* _AVAILABLE DATA_:
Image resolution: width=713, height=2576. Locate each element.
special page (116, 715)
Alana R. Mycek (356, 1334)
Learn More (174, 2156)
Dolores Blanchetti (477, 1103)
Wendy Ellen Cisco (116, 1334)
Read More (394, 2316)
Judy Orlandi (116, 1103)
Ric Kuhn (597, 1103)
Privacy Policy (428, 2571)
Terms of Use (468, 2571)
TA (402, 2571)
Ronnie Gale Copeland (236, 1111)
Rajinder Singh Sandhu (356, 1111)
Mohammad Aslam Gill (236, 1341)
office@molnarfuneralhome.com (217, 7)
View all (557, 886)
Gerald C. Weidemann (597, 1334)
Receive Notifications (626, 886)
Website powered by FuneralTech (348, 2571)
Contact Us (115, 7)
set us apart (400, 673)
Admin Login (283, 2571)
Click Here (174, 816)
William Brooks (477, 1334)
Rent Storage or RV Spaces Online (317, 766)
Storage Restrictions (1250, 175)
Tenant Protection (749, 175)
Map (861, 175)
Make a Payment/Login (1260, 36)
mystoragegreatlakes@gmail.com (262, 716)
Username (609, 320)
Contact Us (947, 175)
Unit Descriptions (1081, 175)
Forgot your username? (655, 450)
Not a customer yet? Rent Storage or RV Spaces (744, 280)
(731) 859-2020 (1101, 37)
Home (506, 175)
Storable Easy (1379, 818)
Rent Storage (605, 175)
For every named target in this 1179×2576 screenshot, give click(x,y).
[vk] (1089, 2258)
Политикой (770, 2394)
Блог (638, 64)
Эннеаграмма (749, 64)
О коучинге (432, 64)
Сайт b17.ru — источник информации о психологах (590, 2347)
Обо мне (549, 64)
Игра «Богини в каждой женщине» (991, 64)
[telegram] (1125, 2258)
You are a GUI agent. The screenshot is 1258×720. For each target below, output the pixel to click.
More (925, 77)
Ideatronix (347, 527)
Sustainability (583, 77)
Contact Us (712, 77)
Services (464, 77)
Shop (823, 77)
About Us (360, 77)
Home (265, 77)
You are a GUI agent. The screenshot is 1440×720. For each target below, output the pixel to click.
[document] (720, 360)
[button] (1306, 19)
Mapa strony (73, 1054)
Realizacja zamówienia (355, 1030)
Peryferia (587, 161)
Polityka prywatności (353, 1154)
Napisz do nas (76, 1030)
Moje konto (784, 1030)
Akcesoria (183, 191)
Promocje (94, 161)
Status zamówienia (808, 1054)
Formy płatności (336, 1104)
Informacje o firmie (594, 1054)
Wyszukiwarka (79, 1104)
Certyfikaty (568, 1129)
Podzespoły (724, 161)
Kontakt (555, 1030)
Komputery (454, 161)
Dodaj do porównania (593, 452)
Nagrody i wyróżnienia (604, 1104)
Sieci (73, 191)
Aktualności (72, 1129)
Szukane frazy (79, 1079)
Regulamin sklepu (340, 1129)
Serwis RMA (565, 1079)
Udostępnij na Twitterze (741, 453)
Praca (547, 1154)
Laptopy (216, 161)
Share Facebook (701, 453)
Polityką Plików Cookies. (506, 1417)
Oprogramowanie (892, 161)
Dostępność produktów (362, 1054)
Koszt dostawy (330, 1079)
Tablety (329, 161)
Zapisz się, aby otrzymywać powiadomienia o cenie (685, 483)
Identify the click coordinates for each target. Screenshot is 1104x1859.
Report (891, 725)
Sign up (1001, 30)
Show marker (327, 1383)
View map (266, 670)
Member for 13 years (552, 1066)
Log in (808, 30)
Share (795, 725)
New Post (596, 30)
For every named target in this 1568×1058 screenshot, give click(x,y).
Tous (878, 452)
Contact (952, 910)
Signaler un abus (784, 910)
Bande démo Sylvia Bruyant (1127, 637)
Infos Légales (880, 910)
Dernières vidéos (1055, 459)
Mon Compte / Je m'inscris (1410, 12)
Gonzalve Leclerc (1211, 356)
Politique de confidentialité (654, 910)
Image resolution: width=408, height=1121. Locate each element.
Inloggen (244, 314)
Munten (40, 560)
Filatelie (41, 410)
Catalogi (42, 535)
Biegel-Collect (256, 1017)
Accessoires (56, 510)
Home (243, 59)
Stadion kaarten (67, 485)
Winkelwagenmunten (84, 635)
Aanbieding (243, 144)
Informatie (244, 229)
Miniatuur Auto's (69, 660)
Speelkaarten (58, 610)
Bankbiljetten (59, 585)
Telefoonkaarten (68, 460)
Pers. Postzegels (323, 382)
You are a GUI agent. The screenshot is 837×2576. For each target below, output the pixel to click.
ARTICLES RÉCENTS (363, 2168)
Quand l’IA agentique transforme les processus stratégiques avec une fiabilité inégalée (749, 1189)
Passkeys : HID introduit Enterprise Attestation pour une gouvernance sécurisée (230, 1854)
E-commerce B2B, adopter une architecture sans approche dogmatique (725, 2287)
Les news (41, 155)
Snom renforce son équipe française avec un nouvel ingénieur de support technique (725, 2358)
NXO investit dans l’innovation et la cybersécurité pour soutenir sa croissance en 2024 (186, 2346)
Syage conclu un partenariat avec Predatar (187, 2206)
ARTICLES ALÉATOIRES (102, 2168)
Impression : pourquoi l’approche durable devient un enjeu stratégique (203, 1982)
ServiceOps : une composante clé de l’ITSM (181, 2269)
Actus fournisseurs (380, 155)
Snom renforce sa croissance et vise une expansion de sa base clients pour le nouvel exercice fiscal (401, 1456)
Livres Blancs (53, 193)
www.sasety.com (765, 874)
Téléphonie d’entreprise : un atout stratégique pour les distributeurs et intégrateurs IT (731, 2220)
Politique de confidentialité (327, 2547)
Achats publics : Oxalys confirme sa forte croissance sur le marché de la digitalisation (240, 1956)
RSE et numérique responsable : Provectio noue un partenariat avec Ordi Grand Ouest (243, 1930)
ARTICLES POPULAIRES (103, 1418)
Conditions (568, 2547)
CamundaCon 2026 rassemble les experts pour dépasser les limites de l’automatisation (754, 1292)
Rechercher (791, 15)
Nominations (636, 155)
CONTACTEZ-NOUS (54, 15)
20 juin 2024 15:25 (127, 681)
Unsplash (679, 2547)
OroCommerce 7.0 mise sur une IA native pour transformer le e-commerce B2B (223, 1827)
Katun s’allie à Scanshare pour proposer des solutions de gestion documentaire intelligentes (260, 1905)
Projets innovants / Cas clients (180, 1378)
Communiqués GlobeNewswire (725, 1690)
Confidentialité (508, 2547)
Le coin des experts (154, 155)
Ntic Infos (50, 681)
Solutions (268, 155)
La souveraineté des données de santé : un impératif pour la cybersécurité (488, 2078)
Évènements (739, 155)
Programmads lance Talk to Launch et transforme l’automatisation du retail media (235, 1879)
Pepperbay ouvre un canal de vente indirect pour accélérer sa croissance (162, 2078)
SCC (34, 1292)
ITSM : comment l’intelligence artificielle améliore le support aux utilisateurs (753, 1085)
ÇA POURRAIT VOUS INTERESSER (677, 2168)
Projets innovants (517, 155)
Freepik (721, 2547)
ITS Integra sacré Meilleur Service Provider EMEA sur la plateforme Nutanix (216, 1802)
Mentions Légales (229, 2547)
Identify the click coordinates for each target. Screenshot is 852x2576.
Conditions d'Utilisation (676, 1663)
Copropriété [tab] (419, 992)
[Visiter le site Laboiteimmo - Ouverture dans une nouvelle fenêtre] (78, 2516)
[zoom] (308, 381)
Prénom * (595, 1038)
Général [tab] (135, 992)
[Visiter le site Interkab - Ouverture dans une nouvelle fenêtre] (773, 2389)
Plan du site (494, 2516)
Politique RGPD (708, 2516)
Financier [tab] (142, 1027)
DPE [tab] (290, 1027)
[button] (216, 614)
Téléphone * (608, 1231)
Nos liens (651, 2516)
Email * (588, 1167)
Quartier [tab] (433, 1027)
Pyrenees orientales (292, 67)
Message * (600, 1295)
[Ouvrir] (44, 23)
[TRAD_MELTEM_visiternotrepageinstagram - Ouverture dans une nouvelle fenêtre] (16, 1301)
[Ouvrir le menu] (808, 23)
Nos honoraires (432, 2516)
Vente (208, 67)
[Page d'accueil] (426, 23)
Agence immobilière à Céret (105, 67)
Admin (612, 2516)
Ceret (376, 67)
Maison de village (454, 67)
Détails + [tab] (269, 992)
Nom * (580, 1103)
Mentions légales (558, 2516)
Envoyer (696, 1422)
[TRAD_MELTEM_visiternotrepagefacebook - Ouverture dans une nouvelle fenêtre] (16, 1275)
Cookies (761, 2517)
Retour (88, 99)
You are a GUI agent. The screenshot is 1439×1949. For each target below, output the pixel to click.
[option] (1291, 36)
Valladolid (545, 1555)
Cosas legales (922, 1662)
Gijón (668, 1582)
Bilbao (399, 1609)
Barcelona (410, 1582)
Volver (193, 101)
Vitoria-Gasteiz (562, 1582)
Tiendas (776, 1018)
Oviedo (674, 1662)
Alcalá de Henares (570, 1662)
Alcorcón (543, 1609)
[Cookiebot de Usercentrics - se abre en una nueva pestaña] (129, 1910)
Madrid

* _ABOUT THIS TASK_: Using the data above, print exactly the lines from the line that contains "Shop (823, 77)" through the line that contains "Share (795, 725)", with both included.

* _OUTPUT OF THE TASK_:
Shop (823, 77)
About Us (360, 77)
Home (265, 77)
You are a GUI agent. The screenshot is 1440×720. For each target below, output the pixel to click.
[document] (720, 360)
[button] (1306, 19)
Mapa strony (73, 1054)
Realizacja zamówienia (355, 1030)
Peryferia (587, 161)
Polityka prywatności (353, 1154)
Napisz do nas (76, 1030)
Moje konto (784, 1030)
Akcesoria (183, 191)
Promocje (94, 161)
Status zamówienia (808, 1054)
Formy płatności (336, 1104)
Informacje o firmie (594, 1054)
Wyszukiwarka (79, 1104)
Certyfikaty (568, 1129)
Podzespoły (724, 161)
Kontakt (555, 1030)
Komputery (454, 161)
Dodaj do porównania (593, 452)
Nagrody i wyróżnienia (604, 1104)
Sieci (73, 191)
Aktualności (72, 1129)
Szukane frazy (79, 1079)
Regulamin sklepu (340, 1129)
Serwis RMA (565, 1079)
Udostępnij na Twitterze (741, 453)
Praca (547, 1154)
Laptopy (216, 161)
Share Facebook (701, 453)
Polityką Plików Cookies. (506, 1417)
Oprogramowanie (892, 161)
Dostępność produktów (362, 1054)
Koszt dostawy (330, 1079)
Tablety (329, 161)
Zapisz się, aby otrzymywać powiadomienia o cenie (685, 483)
Identify the click coordinates for each target. Screenshot is 1104x1859.
Report (891, 725)
Sign up (1001, 30)
Show marker (327, 1383)
View map (266, 670)
Member for 13 years (552, 1066)
Log in (808, 30)
Share (795, 725)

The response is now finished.